In Massillon, Ohio, there is nothing more important than football. People live, eat, and breathe the Massillon Tigers, the local high school football team. Newborn baby boys receive little footballs from the high school athletic booster club. People can choose Massillon Tiger caskets when they die. Generations of families will play for the team. The love of the Tigers treads the thin line between fandom and obsession in Go Tigers!, the absorbing new documentary from Kenneth A. Carlson (Special Delivery). Carlson uses football as a means to glimpse into the lives of the citizens of Massillon, and ably explores how the Tigers touch other aspects of everybody's lives.

Go Tigers! focuses on the 106th (1999-2000) season of the Massillon Tigers. They are coming off a 4 - 6 season last year and expectations are high. The focus is primarily on the three co-captains, defensive end Ellery Moore, linebacker Danny Studer, and quarterback Dave Irwin, who all want to turn things around. Football is the primary concern for nearly everybody in town. Carlson does briefly explore some of the Tigers' detractors, who most people ostracize. The basic idea is that if somebody does not like football, they do not belong. One booster even has the nerve to say that football has done more than books for Massillon.

Like most fictional sports movies, Go Tigers! has its points of high drama centering around the 'big game.' In this case, there are two of them. One with Perry High School, which centers around a lawsuit about a transferred player, and one with Canton McKinley, Massillon's traditional rival (and winner of their previous four encounters). Unlike fictional sports movies, Carlson is able to elevate the drama to an incredible level. This is much more than winning the championship (although that is important) or the heart of the girl. For some of these students, football is their means of attaining a higher education. A loss of a game could mean a loss of their future. Every local and personal problem seems to somehow resolve itself on the field.

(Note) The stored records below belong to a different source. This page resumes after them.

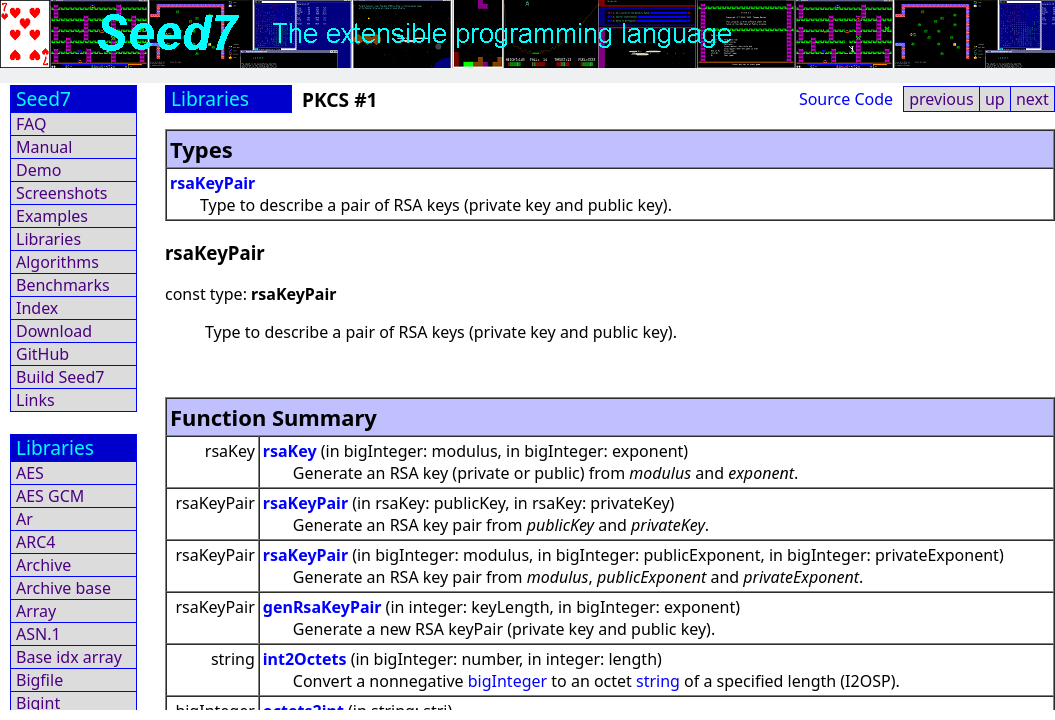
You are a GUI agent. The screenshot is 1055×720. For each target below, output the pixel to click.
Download (54, 331)
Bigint (38, 703)
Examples (52, 216)
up (995, 99)
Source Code (846, 99)
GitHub (42, 354)
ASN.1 (38, 634)
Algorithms (57, 262)
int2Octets (305, 659)
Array (36, 611)
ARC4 (35, 542)
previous (941, 99)
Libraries (48, 239)
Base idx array (69, 657)
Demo (38, 170)
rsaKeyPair (212, 183)
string (658, 681)
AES (30, 473)
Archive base (63, 588)
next (1032, 99)
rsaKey (290, 451)
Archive (43, 565)
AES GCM (50, 496)
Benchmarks (63, 285)
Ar (24, 519)
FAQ (31, 124)
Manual (44, 147)
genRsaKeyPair (322, 607)
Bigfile (39, 680)
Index (37, 308)
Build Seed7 (60, 377)
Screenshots (61, 193)
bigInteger (507, 681)
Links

Carlson also looks at the town's unconditional love of football and their indifference at academics. The high school is facing bankruptcy. If this happens, the state will take over and force the school to undergo heavy cutbacks, which means many teachers will lose their jobs. An education levy is on the ballot again, in three previous tries the citizens voted against it. Education suffers while the football team has nice uniforms, lots of support, and a magnificent stadium. Parents hold their sons back a year in middle school so that as high school football players, they will be a year older. Massillon does not seem to care at all until the football players rally around the issue, saying that football will suffer if the levy fails. Go Tigers! works because Carlson is able to inject so much more than football into the movie. The ups and downs of the Massillon Tigers are a metaphor for the lives of the players and their families.

Mongoose Rates It: Pretty Good.
1 hour, 43 minutes, Rated R for language and a scene of teen drinking.